### Requirement
Where a picture appears, leave it out, and print the rest of the records as they are.

### Task input
---
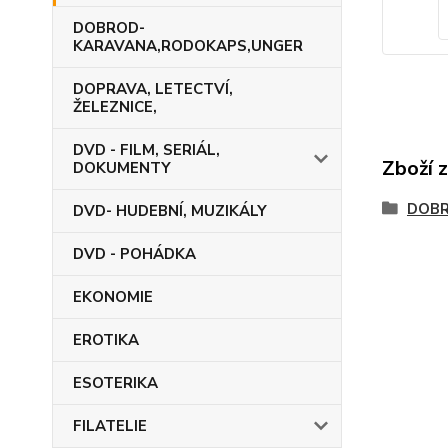
DOBROD-
KARAVANA,RODOKAPS,UNGER
DOPRAVA, LETECTVÍ,
ŽELEZNICE,
DVD - FILM, SERIÁL,
Zboží 
DOKUMENTY
DOB
DVD- HUDEBNÍ, MUZIKÁLY
DVD - POHÁDKA
EKONOMIE
EROTIKA
ESOTERIKA
FILATELIE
---
### Task output
DOBROD-
KARAVANA,RODOKAPS,UNGER
DOPRAVA, LETECTVÍ,
ŽELEZNICE,
DVD - FILM, SERIÁL,
Zboží 
DOKUMENTY
DOB
DVD- HUDEBNÍ, MUZIKÁLY
DVD - POHÁDKA
EKONOMIE
EROTIKA
ESOTERIKA
FILATELIE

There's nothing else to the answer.